A. Suresan appeared for prosecution in the fast track court and High Court, and K. T. S. Tulsi in Supreme Court. B. A. Aloor appeared for the accused in all courts.

==Reactions==
Former Supreme Court judge Justice Markandey Katju has said the Supreme Court must review its judgment in Soumya case, in which the apex court found accused Govindachamy not guilty of murder but only guilty of rape. "This is not a just punishment at all and it is hard for the public in Kerala to digest", Pinarayi Vijayan said. Law Minister of Kerala, A.K. Balan said people of the state were anxious and sad over the verdict delivered earlier in the day. Senior CPI(M) leader V. S. Achuthanandan said the verdict was 'shocking' and 'unfortunate'. Kaleeswaram Raj, a prominent lawyer in the Supreme Court and Kerala high court, felt that the verdict was shockingly soft and highly dispiriting. "With great respect, I may say that the punishment imposed by the Supreme Court is too meagre and has no deterrent effect. Also, it fails to satisfy the public consciousness. The court has rightly retained the maximum possible punishment of life imprisonment on the accused who is a potential threat to society. But the court could have done more than that. There were also other punishable offences which were not properly dealt with. Those included extortion, assault etc, which deserved separate jail terms", he wrote in the media.

In response, The Supreme Court Bench decided to convert that blog by Justice Markandey Katju into a review petition and asked him to personally appear in court to debate. On 11 November 2016, he appeared in the court and submitted his arguments. The Court then dictated the order rejecting the review petition and issued contempt of court notice to him stating that "Prima facie, the statements made seem to be an attack on the Judges and not on the judgment". On 6 January 2017, The Supreme Court has accepted Justice Markandey Katju's apology and closed the contempt proceedings against him.

==Review==
The Supreme Court decided to hear the review petition filed by the victim's mother and the Kerala government, seeking review of its judgment.
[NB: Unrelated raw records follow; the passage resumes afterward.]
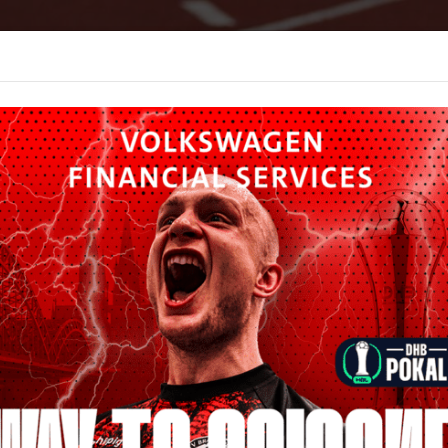
PORT
MITGLIEDER-VORTEILSWELT
FITNESS-STU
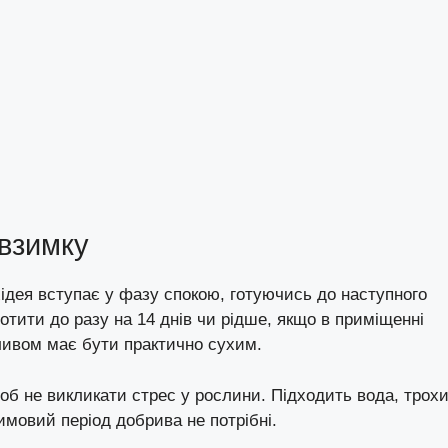
 взимку
рхідея вступає у фазу спокою, готуючись до наступного
ротити до разу на 14 днів чи рідше, якщо в приміщенні
ливом має бути практично сухим.
об не викликати стрес у рослини. Підходить вода, трох
 зимовий період добрива не потрібні.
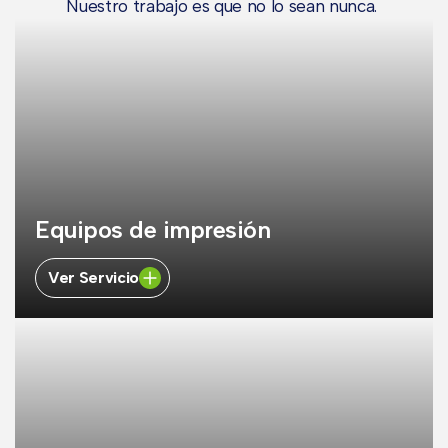
Nuestro trabajo es que no lo sean nunca.
Equipos de impresión
Ver Servicio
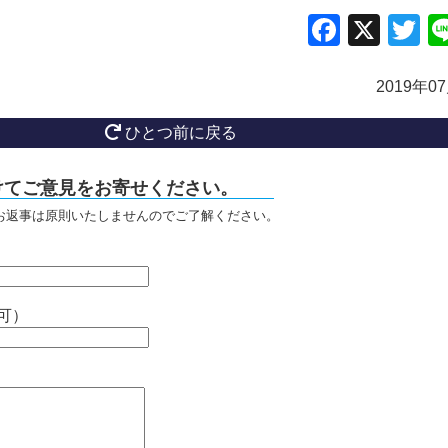
Facebo
X
Tw
2019年0
ひとつ前に戻る
けてご意見をお寄せください。
お返事は原則いたしませんのでご了解ください。
可）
On 11 November 2016, The Supreme Court dismissed the review petition against the verdict discarding the death penalty for convict in Soumya's murder, stating that "the role of the accused in causing injury No. 2 by pushing the victim out of train is not free from doubt and the medical opinion is to the effect that Injury No. 1, by itself, was not sufficient to cause death."

==Curative petition==

On 28 April 2017, a Six Judge Bench of Supreme Court has dismissed the curative petition filed by Government of Kerala stating that no case is made out within the parameters indicated in the decision of the court in Rupa Ashok Hurra vs Ashok Hurra & An. (2002).

==Prison escape and recapture (2025)==

On 25 July 2025, Govindachami escaped from Kannur Central Jail where he was serving his life sentence, breaking out from Block 10 by cutting the iron bars of his cell with a makeshift tool. The escape was discovered during the morning cell inspection, with CCTV footage capturing his exit from the high-security facility that houses over 1,000 inmates. Police launched an extensive manhunt across the region, focusing their search on railway stations and bus stands. Later the same day, Govindachami was recaptured by police in central Kannur city, specifically from a house in Talap area, bringing the brief escape to an end.